Perform the requested action:

  • Click: Use mcp__hijak__mouse_click with the element's coordinates. Specify button (left, right, middle) and count (1 for single, 2 for double) as needed. Use mcp__hijak__accessibility_action with action "press" when the element supports it — this is more reliable than coordinate clicking.
  • Type: Use mcp__hijak__keyboard_type to enter text. First click the target field to focus it, or use mcp__hijak__accessibility_action with action "focus" on the field.
  • Press key: Use mcp__hijak__keyboard_press for individual keys (Return, Tab, Escape, etc.).
  • Hotkey: Use mcp__hijak__keyboard_hotkey for key combinations (Cmd+S, Ctrl+C, etc.).
  • Select: For dropdowns, click the dropdown to open it, wait for the menu to appear, then click the option. Or use mcp__hijak__accessibility_action with action "setValue" if the element supports it.
  • Scroll: Use mcp__hijak__mouse_scroll to scroll within the target area.
  • Drag: Use mcp__hijak__mouse_drag for drag-and-drop operations.

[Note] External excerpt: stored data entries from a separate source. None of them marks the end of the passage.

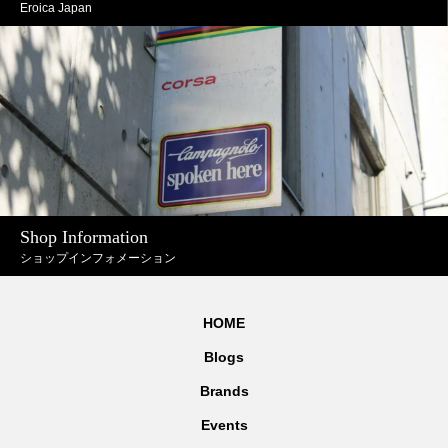
Eroica Japan
Shop Information
ショップインフォメーション
HOME
Blogs
Brands
Events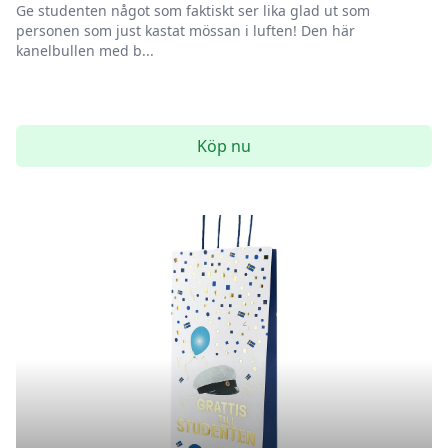
Ge studenten något som faktiskt ser lika glad ut som
personen som just kastat mössan i luften! Den här
kanelbullen med b...
Köp nu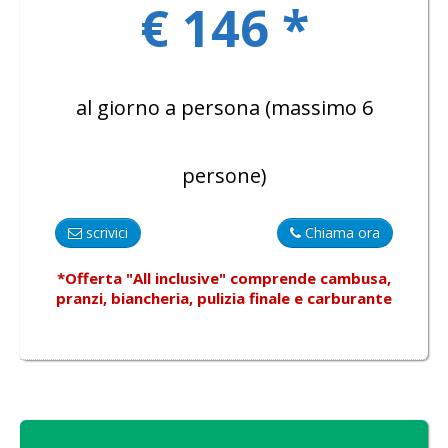
€ 146 *
al giorno a persona (massimo 6
persone)
scrivici
Chiama ora
*Offerta "All inclusive"
comprende
cambusa,
pranzi, biancheria, pulizia finale e carburante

4. Wait — Let the UI Settle

After each action, wait for the UI to respond:

  • Use mcp__hijak__wait_for_idle to wait for the application to finish processing.
  • Use mcp__hijak__wait_for_element if you are waiting for a specific element to appear (e.g., a dialog, a loading spinner to disappear).
  • Use mcp__hijak__wait_for_text if you are waiting for specific text to appear on screen.
  • Use mcp__hijak__wait_for_window if you expect a new window to open.

5. Verify — Confirm the Action Succeeded

After the wait, verify the result:

  • Use mcp__hijak__screenshot to capture the post-action state.
  • Compare with the pre-action screenshot to confirm the expected change occurred.
  • Check the accessibility tree for the updated element state (e.g., text field now has the typed value, checkbox is now checked).
  • Read any confirmation messages, status changes, or error dialogs.

6. Handle Errors and Retry

If the action did not produce the expected result:

  • Re-examine the screenshot to understand what actually happened.
  • Check if an unexpected dialog or notification appeared.
  • Try an alternative identification strategy (e.g., switch from coordinates to a11y find).
  • Retry the action, possibly with a longer wait or after dismissing an intervening dialog.
  • Report to the user if the action cannot be completed and explain why.

Important Guidelines

  • Never perform destructive actions (closing windows, quitting apps, deleting content) without confirming with the user first.
  • For multi-step flows, complete each step's full observe-act-verify cycle before moving to the next.
  • If the UI changes unexpectedly mid-flow, stop and re-assess before continuing.
  • Prefer accessibility actions over coordinate-based clicking whenever possible.